India To Hire Private Consultants To Determine Number of HIV-Positive People Living in Country, Health Minister Says
India plans to ask a private consulting firm to research how many HIV-positive people are living in the country, Indian Health Minister Anbumani Ramadoss said Monday, BBC News reports. The health ministry has short-listed Tata Consultancy Services, the Indian Institute of Management and McKinsey & Company to compete for the project, and it plans to make a decision within one month about which firm will conduct the survey, Ramadoss said (BBC News, 9/20). "We feel ashamed when visitors to India express apprehension over the AIDS situation here," Ramadoss said, adding, "We want to check this (HIV/AIDS) before this becomes an economic burden" (AFP/Independent Online, 9/20). Ramadoss said that the survey eventually will be integrated into a broader five-year disease surveillance project that also would monitor other diseases in India, the Statesman reports. The World Bank will fund 75% of the survey, and the state-run National AIDS Control Organization will fund the remaining 25% (Statesman, 9/20).

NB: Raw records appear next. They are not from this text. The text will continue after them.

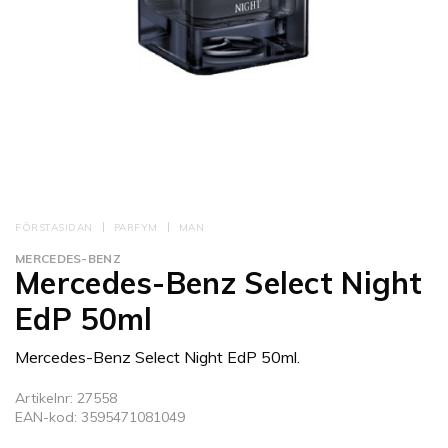
FÖRSTASIDAN
PARFYM
MAN
MERCEDES-BENZ
Mercedes-Benz Select Night
EdP 50ml
Mercedes-Benz Select Night EdP 50ml.
Artikelnr: 27558
EAN-kod: 3595471081049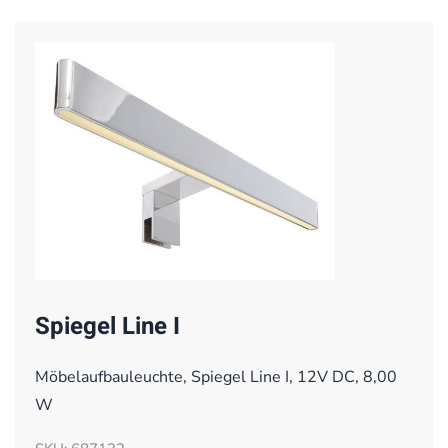
Spiegel Line I
Möbelaufbauleuchte, Spiegel Line I, 12V DC, 8,00
W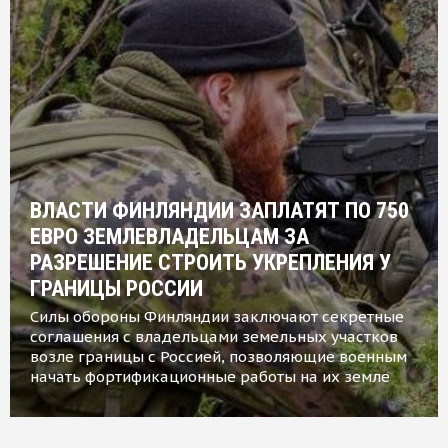
ВЛАСТИ ФИНЛЯНДИИ ЗАПЛАТЯТ ПО 750
ЕВРО ЗЕМЛЕВЛАДЕЛЬЦАМ ЗА
РАЗРЕШЕНИЕ СТРОИТЬ УКРЕПЛЕНИЯ У
ГРАНИЦЫ РОССИИ
Силы обороны Финляндии заключают секретные
соглашения с владельцами земельных участков
возле границы с Россией, позволяющие военным
начать фортификационные работы на их земле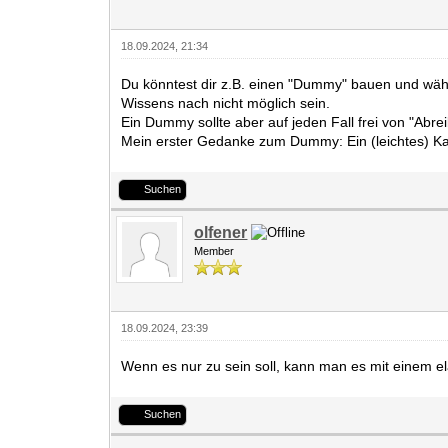
18.09.2024, 21:34
Du könntest dir z.B. einen "Dummy" bauen und währ
Wissens nach nicht möglich sein.
Ein Dummy sollte aber auf jeden Fall frei von "Abrei
Mein erster Gedanke zum Dummy: Ein (leichtes) Kan
Suchen
olfener
Member
18.09.2024, 23:39
Wenn es nur zu sein soll, kann man es mit einem e
Suchen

India's HIV/AIDS Numbers Disputed
In July, NACO said that India had 5.1 million HIV-positive people, second in the world to South Africa's 5.3 million (AFP/Independent Online, 9/20). However, Richard Feachem, executive director of the Global Fund to Fight AIDS, Tuberculosis and Malaria, last week said that he and other HIV/AIDS experts believe the actual number of HIV-positive people in India is much higher than the reported figure because the current estimate fails to take into account the HIV-positive people in the country who are unaware of their HIV status or have not disclosed it. Feachem said that the Indian HIV/AIDS epidemic is "on an African trajectory ... and incidence of HIV/AIDS is rising rapidly." Although he said he could not estimate the number of HIV-positive people in India, he said he believes the number is "considerably more" than 5.1 million. He added, "I am happy to be wrong. But I think I will be proved right, soon" (Kaiser Daily HIV/AIDS Report, 9/16). Two years ago, the U.S National Intelligence Council estimated that there were five million to eight million HIV-positive people in India, and the number could reach 20 million to 25 million by 2010 (BBC News, 9/20). India recorded 520,000 new HIV cases in 2003, down from 610,000 cases in 2002; the government said that the decline proves its anti-AIDS approach is working, AFP/Independent Online reports. However, nongovernmental AIDS organizations working in the country have questioned the data, saying that the government "excessively" advocates abstinence and avoids "breaking social taboos" through the promotion of safe sex, according to AFP/Independent Online (AFP/Independent Online, 9/20).